From: Outputting difference in two Pandas dataframes side by side - highlighting the difference
import sys
if sys.version_info[0] < 3:
from StringIO import StringIO
else:
from io import StringIO
DF1 = StringIO("""id Name score isEnrolled Comment
111 Jack 2.17 True "He was late to class"
112 Nick 1.11 False "Graduated"
113 Zoe NaN True " "
""")
DF2 = StringIO("""id Name score isEnrolled Comment
111 Jack 2.17 True "He was late to class"
112 Nick 1.21 False "Graduated"
113 Zoe NaN False "On vacation" """)
df1 = pd.read_table(DF1, sep='\s+', index_col='id')
df2 = pd.read_table(DF2, sep='\s+', index_col='id')
df_all = pd.concat([df1, df2],
axis='columns', keys=['First', 'Second'])

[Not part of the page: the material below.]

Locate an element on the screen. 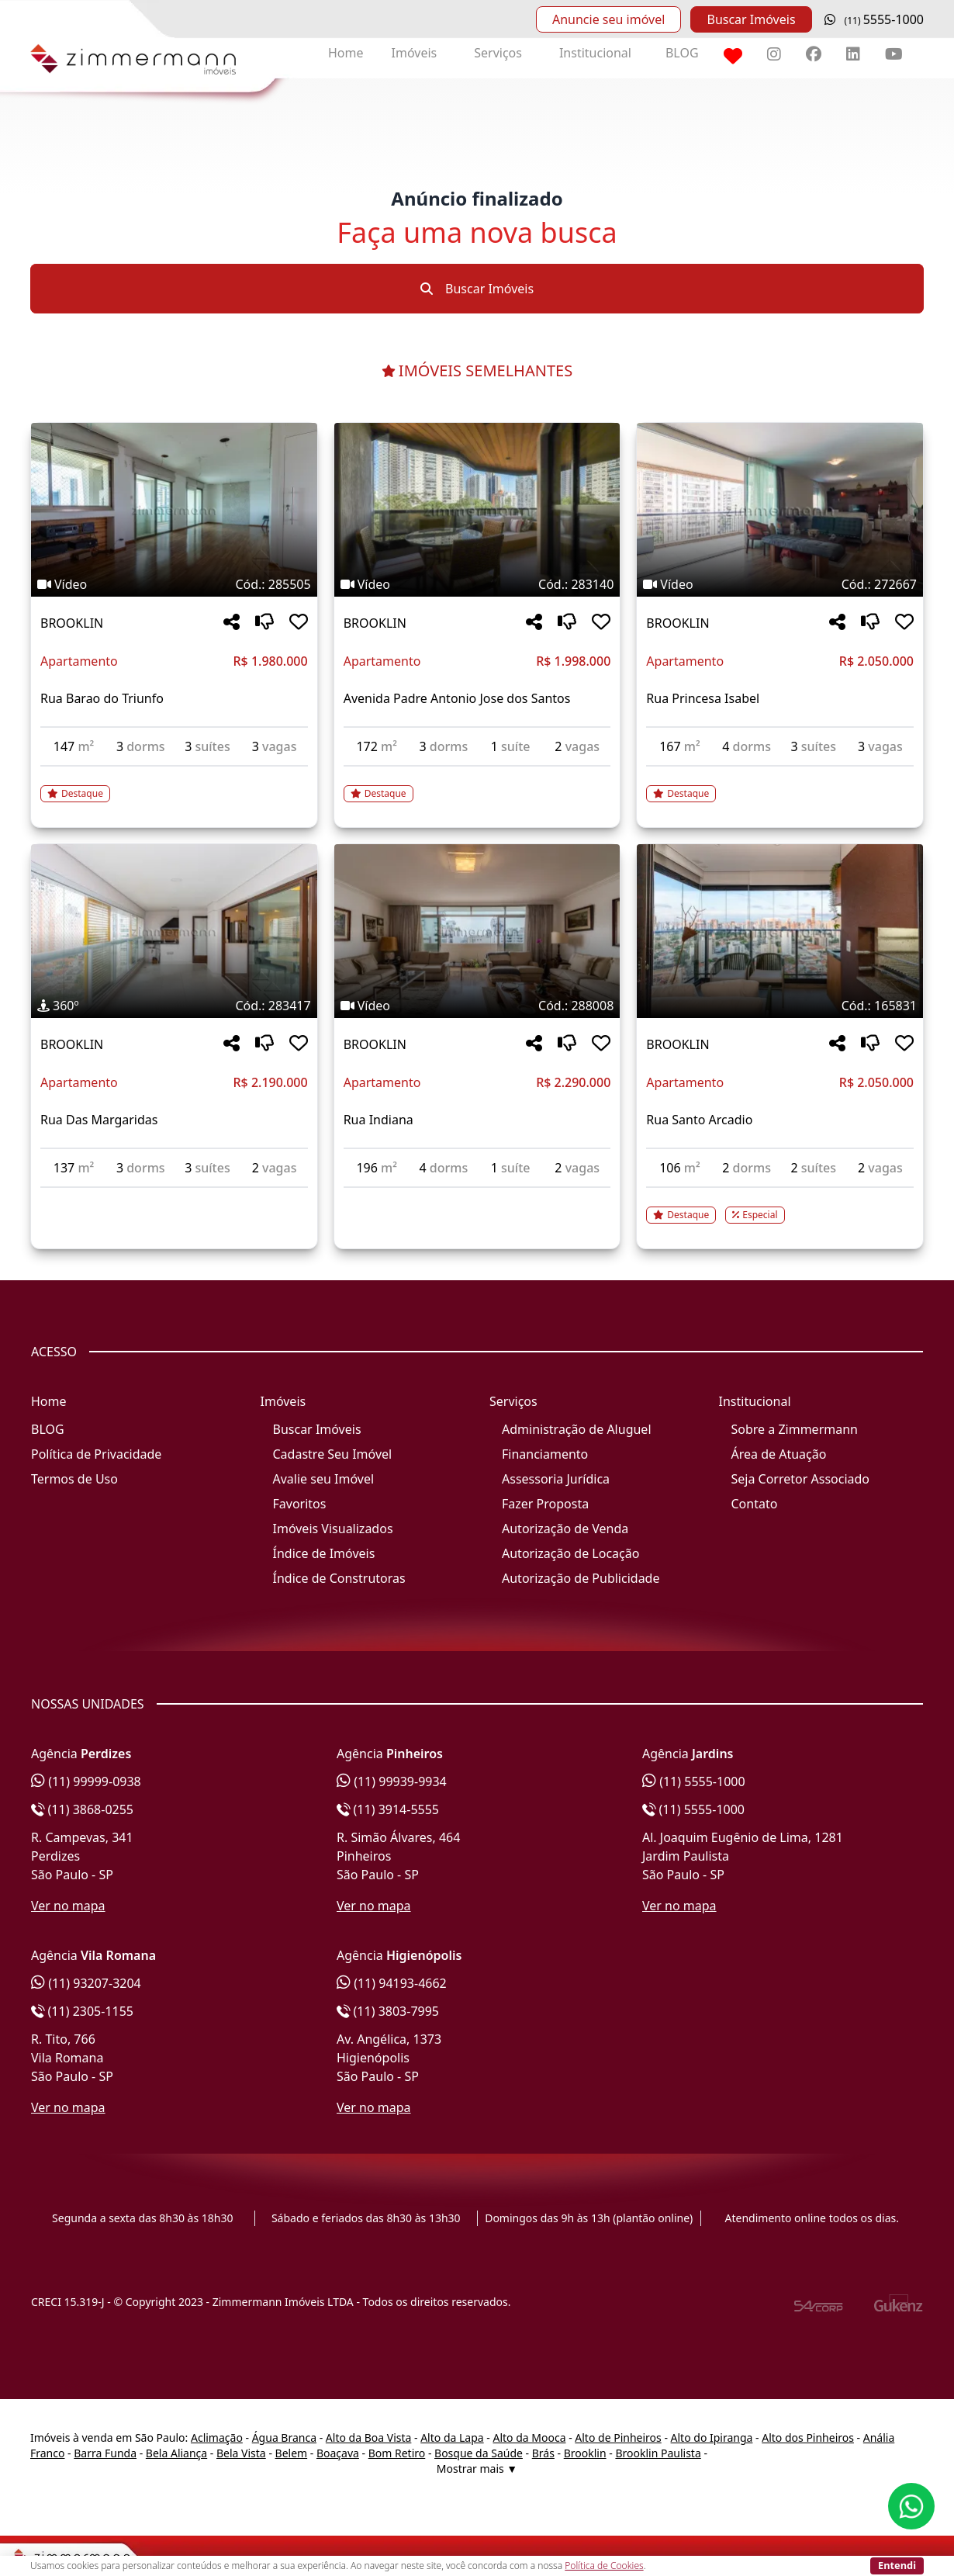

df_final = df_all.swaplevel(axis='columns')[df1.columns[1:]]
def highlight_diff(data, color='yellow'):
attr = 'background-color: {}'.format(color)
other = data.xs('First', axis='columns', level=-1)
return pd.DataFrame(np.where(data.ne(other, level=0), attr, ''),
index=data.index, columns=data.columns)
df_final.style.apply(highlight_diff, axis=None)
The only problem is that I do not want the first row (111) because there are no differences.
How do I select only changed rows without using the highlight_diff function? I want to return rows 112 and 113 side-by-side without highlighting as shown by Ted's answer.